I also remember working on implementing my idea of smart objects. 3D entities with internal workings which understood commands such as “move forward” and would move (e.g. by walking, rolling, jumping, etc.) based on their internal mechanics. Much what I imagined obviously came to pass, in the form of 3D rigging in DCC apps, and behaviors in game authoring systems. Time waits for no one.
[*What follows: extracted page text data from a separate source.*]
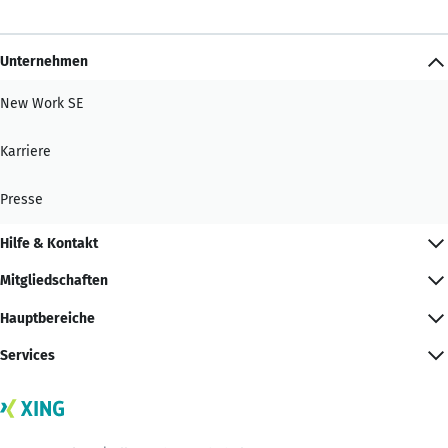
Unternehmen
New Work SE
Karriere
Presse
Hilfe & Kontakt
Mitgliedschaften
Hauptbereiche
Services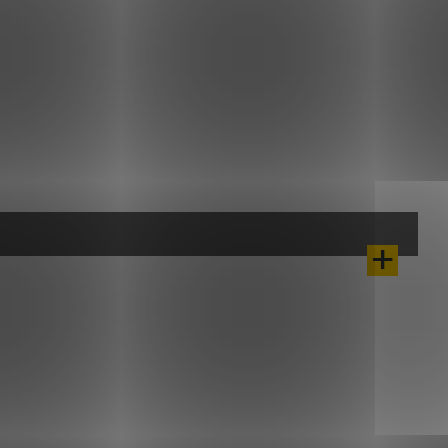
LL10
LL20
10-15
20-30
380×380
520×520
While Mike worked on his renderer, I implemented RenderMan RIB (RenderMan Interface Bytestream) output and rendered some short animation clips on Taarna’s high-end desktop Mac using Pixar’s MacRenderMan package. It was a painfully slow process as I recall.
You would think that I would have carefully studied the Metropolis MCL code prior to embarking on my current project, but that's not the case. I have only looked at and used a few files (3D points, matrices, and superquadrics so far), and preferred to design from scratch. Why? I’m not sure. Decades later, there are still emotions attached to the software.
Maybe I will look more at the code at some point in the future. I’ve even idly thought of digging up an old PowerBook and an MCL diskette and seeing if the code can still be run. Though to be honest I most likely will let that remain an idle thought.
Design & Code
I had a thought to make a particle system which would climb a shape like vines up a tree. Or a teapot, as seen above.
This was done in two parts.
One was a subclass of particle I called
climbing-particle which does what a normal particle does and then snaps to the nearest point on a
point-cloud. It is gratifying to be able to express new behavior with so few lines of code. Somehow gives me the feeling that I'm doing something right. Or maybe this is all essentially trivial and I'm just fooling myself.
The second part was implementing the
generate-point-cloud method, which fills the surface of a polyhedron with points at a specified density. This was done using barycentric coordinates on triangulated polygons. The same technique I used back in the day for growing hair and fur on CG models. Everything old is new again.